So much have been said and written about the Calabar-Itu Road, yet there does not seem to be any visible, serious signs of reprieve. Commuters go through hell every day, as they try to meander through the rough, bumpy roads into and out of Calabar.
The Calabar-Itu road has suffered deprivation under various governments. There is hardly any year that money is not spent, either on major remedial works or mere intervention by way of filling up the pits and gulley, especially by private individuals whose trucks ply the roads and most times would fall off the road.
Some years ago, it was the NDDC that took it upon themselves to intervene on the road. During the caretaker era of Ibim Seminatari as managing director, the NDDC was able to fix the road to a manageable extent that lasted for about a year before it collapsed again.
But things have since gone so bad again. It has gone so bad that people have decided to abandon the road and take to the river as an alternative route into and out of Calabar. From Uyo, a journey that ought to take about an hour, now takes about three hours. This is aside the wear and tear on the car, in the course of the trip.
The bad state of the road has really affected traffic into and out of the Cross River State capital. Worst still, the tourism sector which used to be the mainstay of the state’s economy has been badly hit. People hardly travel to Calabar because there is no road to the place.
In 2019, when politicians were begging people for their votes, all sorts of propaganda messages were being spread by politicians who deceived the unsuspecting public that contract for the road had been awarded and that work would commence. A few equipment were mobilised to a section of the road and immediately after the election, the equipment disappeared and things returned to where they were.
We do not think that this is good enough. One, that road ought to give the Minister of Niger Delta Affairs some sleepless nights. Even the minister of petroleum also ought to be worried that the oil and gas facility at Odukpani, owned by the nation’s content development board cannot be easily accessed because that portion of the road has become so terrible.
The two ministers are from the south south and it is expected that there ought to have been an alliance between them on how to fix the road once and for all. But the person with the biggest burden is Senator Godswill Akpabio, whose ministry is directly in charge of the road. Rather than pay attention to the road, the minister appears to be more interested in how to control the NDDC and its funds.

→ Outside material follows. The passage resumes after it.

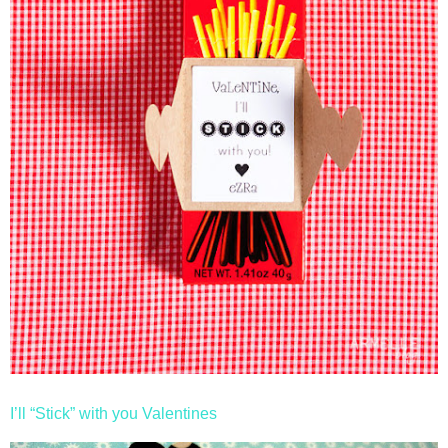
I’ll “Stick” with you Valentines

It is our view, that all stakeholders need to find immediate ways of ensuring that the Calabar-Itu road is fixed. If it is true that contract has been awarded for the construction of the road, those with the supervising powers should ensure that the project is monitored and completed on schedule.
To abandon the road for this long and allow the people to continue to groan is not in anybody’s interest. As they always say, if you throw a stone into the market, there is the likelihood that if it did not hit your parents, it would most likely hit your relatives.
So, as it is, if Akpabio is not directly suffering as a result of the neglected Calabar-Itu Road, it is possible that his family members, associates or even those related to his relatives may be feeling the impact of the bad road. This is why the minister needs to pay more than extra attention to the road and get it fixed. Afterall, he may need that road when political campaigns start in earnest, ahead of the 2023 elections.